Stocks Fall After Weekly Decline in Japanese GDP (Bloomberg)
U.S. stocks fell today, sending the S&P 500 to its fifth drop in six sessions. This was due in part to data which indicated a slowdown in Japan’s economic growth, as well investors who await tomorrow’s report on American retail sales. “We have growth frustratingly low offset by discount rates that are unnaturally low,” Joe Costigan, director of equity research at Bryn Mawr Trust Co. in Bryn Mawr, Pennsylvania, said. “As long as that’s the case, the market will stay locked at least into September and you’ll see days like this with low volume and really not a lot of conviction.”
Dollar Rallies Ahead of Fed Outlook (Reuters)
The debate on when the Federal Reserve plans to scale back its stimulus hasn’t deterred the dollar from rallying today, with strong U.S. data prompting the Fed to begin tapering sooner rather than later. Market players have said that the near-term outlook for the dollar hinges on U.S. data from this week. “Trading could continue at its soporific pace until tomorrow’s U.S. retail sales report which offer traders a better look at consumer spending at the start of Q3,” said Boris Schlossberg, managing director of foreign exchange at BK Asset Management in New York. “If the data shows further weakening, the greenback could quickly give up today’s gains as markets begin to doubt the September taper by the Fed.”

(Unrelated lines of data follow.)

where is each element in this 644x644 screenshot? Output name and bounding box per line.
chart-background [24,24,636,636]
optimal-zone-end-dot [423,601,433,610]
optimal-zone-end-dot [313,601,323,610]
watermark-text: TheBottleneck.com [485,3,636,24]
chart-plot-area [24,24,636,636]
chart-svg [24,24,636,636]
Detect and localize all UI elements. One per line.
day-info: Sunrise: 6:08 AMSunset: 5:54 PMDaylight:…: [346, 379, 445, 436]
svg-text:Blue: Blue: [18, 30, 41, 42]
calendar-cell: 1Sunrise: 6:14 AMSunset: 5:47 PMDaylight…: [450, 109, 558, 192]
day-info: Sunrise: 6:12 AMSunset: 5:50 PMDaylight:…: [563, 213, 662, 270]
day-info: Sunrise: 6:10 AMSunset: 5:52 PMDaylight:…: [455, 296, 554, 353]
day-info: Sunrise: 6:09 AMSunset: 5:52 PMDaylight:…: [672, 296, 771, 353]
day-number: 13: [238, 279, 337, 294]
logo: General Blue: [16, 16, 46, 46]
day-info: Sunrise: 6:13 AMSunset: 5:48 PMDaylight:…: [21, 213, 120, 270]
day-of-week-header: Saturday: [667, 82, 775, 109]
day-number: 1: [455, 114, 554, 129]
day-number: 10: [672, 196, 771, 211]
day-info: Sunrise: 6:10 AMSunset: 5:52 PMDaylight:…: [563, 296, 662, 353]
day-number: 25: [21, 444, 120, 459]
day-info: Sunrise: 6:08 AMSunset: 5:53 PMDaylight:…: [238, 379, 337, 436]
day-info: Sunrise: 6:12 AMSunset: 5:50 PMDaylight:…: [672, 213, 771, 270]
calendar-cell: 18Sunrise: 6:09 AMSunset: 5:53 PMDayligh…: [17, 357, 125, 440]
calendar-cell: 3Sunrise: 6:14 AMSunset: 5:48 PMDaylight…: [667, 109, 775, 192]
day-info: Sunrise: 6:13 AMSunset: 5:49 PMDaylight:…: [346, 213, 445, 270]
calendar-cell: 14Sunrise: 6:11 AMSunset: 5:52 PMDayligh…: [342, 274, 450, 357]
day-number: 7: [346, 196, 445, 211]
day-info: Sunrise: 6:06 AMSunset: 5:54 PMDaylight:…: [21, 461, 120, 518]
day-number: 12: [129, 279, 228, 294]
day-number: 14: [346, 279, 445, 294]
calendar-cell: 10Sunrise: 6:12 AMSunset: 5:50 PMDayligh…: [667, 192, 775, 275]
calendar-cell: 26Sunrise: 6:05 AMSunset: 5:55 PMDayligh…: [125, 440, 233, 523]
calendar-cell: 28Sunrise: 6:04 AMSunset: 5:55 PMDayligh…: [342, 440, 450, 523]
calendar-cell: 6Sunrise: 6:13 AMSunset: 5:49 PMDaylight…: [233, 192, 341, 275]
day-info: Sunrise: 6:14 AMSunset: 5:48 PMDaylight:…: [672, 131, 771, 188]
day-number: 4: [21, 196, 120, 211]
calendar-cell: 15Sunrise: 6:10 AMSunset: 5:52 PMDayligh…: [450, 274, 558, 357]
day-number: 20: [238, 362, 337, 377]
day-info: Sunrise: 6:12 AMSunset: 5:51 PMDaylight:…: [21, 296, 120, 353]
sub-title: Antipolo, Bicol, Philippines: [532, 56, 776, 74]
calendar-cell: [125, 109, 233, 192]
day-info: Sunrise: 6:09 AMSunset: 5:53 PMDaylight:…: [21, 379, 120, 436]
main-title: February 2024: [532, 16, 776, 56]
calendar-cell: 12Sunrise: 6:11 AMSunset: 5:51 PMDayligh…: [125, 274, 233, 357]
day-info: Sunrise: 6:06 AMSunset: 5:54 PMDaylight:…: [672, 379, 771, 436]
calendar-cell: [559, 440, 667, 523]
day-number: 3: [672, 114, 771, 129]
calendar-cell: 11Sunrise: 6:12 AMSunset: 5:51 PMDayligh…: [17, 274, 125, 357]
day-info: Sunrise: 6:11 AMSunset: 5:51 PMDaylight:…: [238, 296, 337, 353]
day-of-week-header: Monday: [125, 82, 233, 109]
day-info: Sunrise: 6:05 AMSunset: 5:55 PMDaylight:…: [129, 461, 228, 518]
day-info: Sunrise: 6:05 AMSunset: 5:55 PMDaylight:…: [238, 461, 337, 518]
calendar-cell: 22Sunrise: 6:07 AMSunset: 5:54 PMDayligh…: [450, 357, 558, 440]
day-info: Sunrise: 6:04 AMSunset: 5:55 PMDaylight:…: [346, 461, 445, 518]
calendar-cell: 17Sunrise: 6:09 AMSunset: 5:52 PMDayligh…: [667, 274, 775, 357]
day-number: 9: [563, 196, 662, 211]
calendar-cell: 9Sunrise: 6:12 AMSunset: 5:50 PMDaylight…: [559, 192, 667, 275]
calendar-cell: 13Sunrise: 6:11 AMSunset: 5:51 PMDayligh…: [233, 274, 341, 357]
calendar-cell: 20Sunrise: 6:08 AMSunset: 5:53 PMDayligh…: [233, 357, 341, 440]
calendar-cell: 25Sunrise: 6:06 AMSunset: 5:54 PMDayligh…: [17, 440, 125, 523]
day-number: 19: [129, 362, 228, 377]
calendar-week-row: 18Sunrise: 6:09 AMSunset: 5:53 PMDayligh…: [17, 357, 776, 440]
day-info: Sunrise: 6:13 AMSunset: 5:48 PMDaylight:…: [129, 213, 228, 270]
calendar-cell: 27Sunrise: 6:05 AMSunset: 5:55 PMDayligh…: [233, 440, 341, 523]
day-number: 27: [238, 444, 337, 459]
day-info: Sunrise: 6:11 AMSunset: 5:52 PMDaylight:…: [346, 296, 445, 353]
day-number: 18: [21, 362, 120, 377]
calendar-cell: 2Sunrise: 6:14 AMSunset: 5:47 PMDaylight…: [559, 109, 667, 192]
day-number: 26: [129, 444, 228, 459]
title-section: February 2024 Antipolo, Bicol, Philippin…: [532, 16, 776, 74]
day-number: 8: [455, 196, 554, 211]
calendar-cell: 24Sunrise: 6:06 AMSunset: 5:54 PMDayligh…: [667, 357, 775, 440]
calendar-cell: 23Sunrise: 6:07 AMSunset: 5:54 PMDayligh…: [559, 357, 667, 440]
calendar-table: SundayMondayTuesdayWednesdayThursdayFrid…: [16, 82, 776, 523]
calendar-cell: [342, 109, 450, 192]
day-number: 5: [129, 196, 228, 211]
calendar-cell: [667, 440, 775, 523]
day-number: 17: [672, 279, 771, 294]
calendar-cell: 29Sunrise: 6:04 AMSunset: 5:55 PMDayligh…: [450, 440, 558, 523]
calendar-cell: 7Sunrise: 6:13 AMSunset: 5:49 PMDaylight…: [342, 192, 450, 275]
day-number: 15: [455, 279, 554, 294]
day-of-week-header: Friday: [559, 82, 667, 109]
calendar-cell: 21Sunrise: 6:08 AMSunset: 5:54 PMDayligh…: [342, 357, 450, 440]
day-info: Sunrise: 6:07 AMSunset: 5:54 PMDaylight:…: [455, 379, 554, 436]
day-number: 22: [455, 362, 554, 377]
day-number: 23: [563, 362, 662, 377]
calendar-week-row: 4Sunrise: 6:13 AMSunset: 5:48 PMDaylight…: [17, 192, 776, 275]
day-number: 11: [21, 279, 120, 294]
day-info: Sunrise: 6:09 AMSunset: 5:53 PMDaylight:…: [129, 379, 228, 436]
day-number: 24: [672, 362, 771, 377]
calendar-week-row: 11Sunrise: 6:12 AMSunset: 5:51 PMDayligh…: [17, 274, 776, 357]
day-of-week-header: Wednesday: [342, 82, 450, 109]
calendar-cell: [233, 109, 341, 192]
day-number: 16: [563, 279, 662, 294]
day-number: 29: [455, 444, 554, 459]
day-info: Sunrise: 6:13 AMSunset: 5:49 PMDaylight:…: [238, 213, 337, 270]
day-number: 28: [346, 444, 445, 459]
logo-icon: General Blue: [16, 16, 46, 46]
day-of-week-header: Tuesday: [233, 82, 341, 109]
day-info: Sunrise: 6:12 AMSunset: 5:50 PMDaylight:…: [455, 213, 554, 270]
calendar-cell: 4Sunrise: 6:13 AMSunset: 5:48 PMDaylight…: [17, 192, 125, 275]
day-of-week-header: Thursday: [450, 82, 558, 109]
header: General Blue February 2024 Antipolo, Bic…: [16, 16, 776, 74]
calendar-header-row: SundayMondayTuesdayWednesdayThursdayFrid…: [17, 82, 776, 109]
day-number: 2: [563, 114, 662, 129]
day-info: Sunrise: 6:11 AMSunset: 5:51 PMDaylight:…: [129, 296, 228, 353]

Hedge fund manager David Berman of Durban Capital is warning investors that they may underestimate how “horrible” the results of the retail sector’s earnings season could be. “The consumer, as I see it, is actually not weak. I think the retailer is weak,” Berman said. “In a few weeks, we’re going to have a lot of retailers reporting. We actually think it’s going to be a lot worse than people think,” he continued. “We thought things would bounce back, but they don’t seem to have.” Berman added that the health of the consumer is doing fine, because they are spending on items like cars, travel and technology.